Data Integration Is Hard

But here’s the thing. You might have a better architecture in the end, but not a lot better. It might be faster, but not a lot faster. When you go down the JSON route, you run into the same issues that XML faced 10 years ago:

  • Mixing data from two different sources into one JSON packet can cause element labels to bump into each other. Mix up a packing slip and an invoice, and suddenly the From address may mean something quite different. That’s why XML has namespaces.

  • Converting between different JSON structures would require writing mundane code. A more declarative way to map data would make the job easier. That’s why XML has XSLT.

  • Describing a JSON packet’s structure—its fields, data types, etc.—is necessary in order for people to hook into your services. It’s essential to have a metadata language for this.
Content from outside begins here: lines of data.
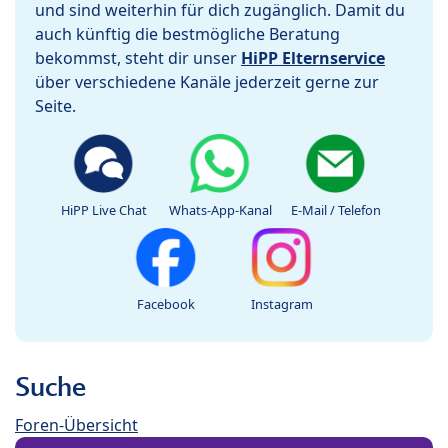
und sind weiterhin für dich zugänglich. Damit du
auch künftig die bestmögliche Beratung
bekommst, steht dir unser
HiPP Elternservice
über verschiedene Kanäle jederzeit gerne zur
Seite.
HiPP Live Chat
Whats-App-Kanal
E-Mail / Telefon
Facebook
Instagram
Suche
Foren-Übersicht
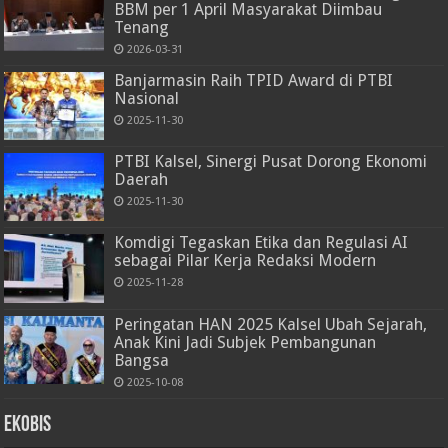
BBM per 1 April Masyarakat Diimbau
Tenang
2026-03-31
Banjarmasin Raih TPID Award di PTBI
Nasional
2025-11-30
PTBI Kalsel, Sinergi Pusat Dorong Ekonomi
Daerah
2025-11-30
Komdigi Tegaskan Etika dan Regulasi AI
sebagai Pilar Kerja Redaksi Modern
2025-11-28
Peringatan HAN 2025 Kalsel Ubah Sejarah,
Anak Kini Jadi Subjek Pembangunan
Bangsa
2025-10-08
Ekobis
That’s why XML has Schemas.

  • Carrying on two simultaneous client-server conversations takes care. If you ask the server two questions and get one answer back, how do you know what question it answers? That’s why XML has WS-Correlation.

...and so on. The bottom line is this: data integration is difficult. XML is a rich and complex format because it has to be. You can think of it as Robert’s Rules of Order for computer data. Because you can’t govern people’s values and upbringing, the rules must take into account different cultures, sources, and styles of communication that are all valid. So it is with XML. 
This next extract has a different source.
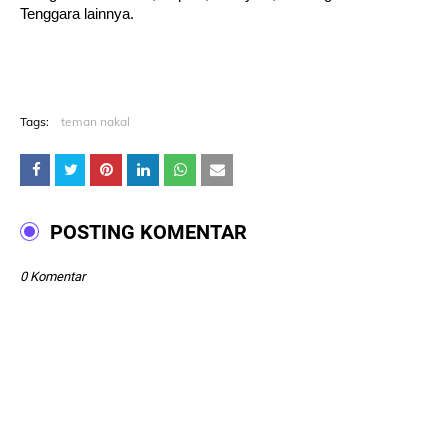
Tenggara lainnya.
Tags:
teman nakal
POSTING KOMENTAR
0 Komentar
Mixing data integration into your browser-based app makes it unwieldy. Slicing, dicing, combining, transforming and aggregating data... that’s just not something JavaScript does well. Plus it detracts from the real purpose of your browser app—display and input. So by delegating this job to an XML and SOA infrastructure, you can express your own apps more succinctly.

Take a concrete example: the Google Map API. To use it, you must obtain an application key from Google and use it in each of your requests. You can do this directly in JavaScript, but then you end up coding this key into your application where people can see it. Furthermore, now you have the same key hardcoded in many different application scripts. This is a clear violation of the DRY rule—Don’t Repeat Yourself. 

But an SOA server is good at that stuff. You write a proxy there for Google Maps, so your app can send JSON Google Maps-bound data to this proxy, which converts it from JSON to XML, adds the key to each request, and sends it off. In most SOA servers, you can do this with zero code. The magic is performed in XML and XSLT. Why write a JSON mechanism for the same thing?

Discovered Elegance

XML universality adds other benefits. In Jazz, for example, I can examine packets across the wire as I’m doing GUI-based tasks, then replay those web service calls from any web service language. Instant macros! And not just macros but macros that can be called from any language that speaks Web Services... which is to say, any language. If you need an extremely high-performance macro, you can just write it in C++. 

“That’s nice,” you might counter, “but it’s still heavyweight.”  But even that’s less true nowadays. XML processing is sped up with products like Intel’s SOA Expressway, which does parsing way down in machine language. On top of that, you can build a good SOA infrastructure, which doesn’t necessarily mean a large one. Of course there are huge SOA suites with ga-gillions of features and other-worldly price tags. But there are solid smaller suites too, and many open source options: WSO2, Mule, and GlassFish, to name a few. These products take away a lot of the mundane XML tasks you’d do in code.   

So in the final analysis, I think Jazz has the right idea. Use the right tool for the right job. Mold all your data with XML, and give it to the browser in easy-to-digest JSON. A well-balanced, harmonious assembly line... that’s a very elegant approach.

Craig Riecke is a Dojo committer and a writer and editor for the Book of Dojo, Dojo’s online documentation. Holding a BA in English and an MS in Computer Science from the University of Nebraska, he is currently Chief Software Architect for CXtec in Syracuse, NY. While programming he listens to old, scratchy blues music on his iPod. His motto is “I’d rather drink muddy water and sleep in a hollow log than write a redundant line of code.”